### YOUR OBJECTIVE
The complete listing below should be transcribed precisely.

### MATERIAL FOR THIS TASK
+--

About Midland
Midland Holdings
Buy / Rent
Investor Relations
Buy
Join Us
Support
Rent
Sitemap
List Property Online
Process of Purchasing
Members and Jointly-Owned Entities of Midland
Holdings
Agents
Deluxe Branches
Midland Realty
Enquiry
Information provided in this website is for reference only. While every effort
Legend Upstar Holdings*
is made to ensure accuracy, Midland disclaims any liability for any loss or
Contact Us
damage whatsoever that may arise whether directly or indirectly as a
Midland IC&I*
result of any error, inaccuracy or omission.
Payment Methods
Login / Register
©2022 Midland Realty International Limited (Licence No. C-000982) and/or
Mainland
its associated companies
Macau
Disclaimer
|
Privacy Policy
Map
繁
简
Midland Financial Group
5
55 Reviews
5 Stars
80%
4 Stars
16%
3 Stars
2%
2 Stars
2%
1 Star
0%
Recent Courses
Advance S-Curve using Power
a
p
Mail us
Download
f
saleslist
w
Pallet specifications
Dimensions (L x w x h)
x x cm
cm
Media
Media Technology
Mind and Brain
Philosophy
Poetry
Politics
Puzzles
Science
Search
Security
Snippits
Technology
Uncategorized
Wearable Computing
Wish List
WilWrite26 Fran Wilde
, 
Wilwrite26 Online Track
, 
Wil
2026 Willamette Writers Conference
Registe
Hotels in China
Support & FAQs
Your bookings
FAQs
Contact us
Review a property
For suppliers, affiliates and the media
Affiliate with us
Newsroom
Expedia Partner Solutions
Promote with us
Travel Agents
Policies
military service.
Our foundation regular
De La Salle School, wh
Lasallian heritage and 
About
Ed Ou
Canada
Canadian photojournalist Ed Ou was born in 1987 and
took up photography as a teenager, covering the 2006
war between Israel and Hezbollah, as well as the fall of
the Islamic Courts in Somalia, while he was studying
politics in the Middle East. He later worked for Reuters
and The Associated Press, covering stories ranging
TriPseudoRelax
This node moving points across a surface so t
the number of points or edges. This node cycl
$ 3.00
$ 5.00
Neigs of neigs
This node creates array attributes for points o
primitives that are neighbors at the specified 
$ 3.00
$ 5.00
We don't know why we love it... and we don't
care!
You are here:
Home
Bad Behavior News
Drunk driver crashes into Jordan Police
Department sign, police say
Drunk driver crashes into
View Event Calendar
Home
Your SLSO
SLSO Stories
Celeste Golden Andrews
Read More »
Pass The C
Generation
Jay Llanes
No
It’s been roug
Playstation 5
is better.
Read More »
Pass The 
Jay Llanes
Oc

+--

### ANSWER AREA
About Midland
Midland Holdings
Buy / Rent
Investor Relations
Buy
Join Us
Support
Rent
Sitemap
List Property Online
Process of Purchasing
Members and Jointly-Owned Entities of Midland
Holdings
Agents
Deluxe Branches
Midland Realty
Enquiry
Information provided in this website is for reference only. While every effort
Legend Upstar Holdings*
is made to ensure accuracy, Midland disclaims any liability for any loss or
Contact Us
damage whatsoever that may arise whether directly or indirectly as a
Midland IC&I*
result of any error, inaccuracy or omission.
Payment Methods
Login / Register
©2022 Midland Realty International Limited (Licence No. C-000982) and/or
Mainland
its associated companies
Macau
Disclaimer
|
Privacy Policy
Map
繁
简
Midland Financial Group
5
55 Reviews
5 Stars
80%
4 Stars
16%
3 Stars
2%
2 Stars
2%
1 Star
0%
Recent Courses
Advance S-Curve using Power
a
p
Mail us
Download
f
saleslist
w
Pallet specifications
Dimensions (L x w x h)
x x cm
cm
Media
Media Technology
Mind and Brain
Philosophy
Poetry
Politics
Puzzles
Science
Search
Security
Snippits
Technology
Uncategorized
Wearable Computing
Wish List
WilWrite26 Fran Wilde
, 
Wilwrite26 Online Track
, 
Wil
2026 Willamette Writers Conference
Registe
Hotels in China
Support & FAQs
Your bookings
FAQs
Contact us
Review a property
For suppliers, affiliates and the media
Affiliate with us
Newsroom
Expedia Partner Solutions
Promote with us
Travel Agents
Policies
military service.
Our foundation regular
De La Salle School, wh
Lasallian heritage and 
About
Ed Ou
Canada
Canadian photojournalist Ed Ou was born in 1987 and
took up photography as a teenager, covering the 2006
war between Israel and Hezbollah, as well as the fall of
the Islamic Courts in Somalia, while he was studying
politics in the Middle East. He later worked for Reuters
and The Associated Press, covering stories ranging
TriPseudoRelax
This node moving points across a surface so t
the number of points or edges. This node cycl
$ 3.00
$ 5.00
Neigs of neigs
This node creates array attributes for points o
primitives that are neighbors at the specified 
$ 3.00
$ 5.00
We don't know why we love it... and we don't
care!
You are here:
Home
Bad Behavior News
Drunk driver crashes into Jordan Police
Department sign, police say
Drunk driver crashes into
View Event Calendar
Home
Your SLSO
SLSO Stories
Celeste Golden Andrews
Read More »
Pass The C
Generation
Jay Llanes
No
It’s been roug
Playstation 5
is better.
Read More »
Pass The 
Jay Llanes
Oc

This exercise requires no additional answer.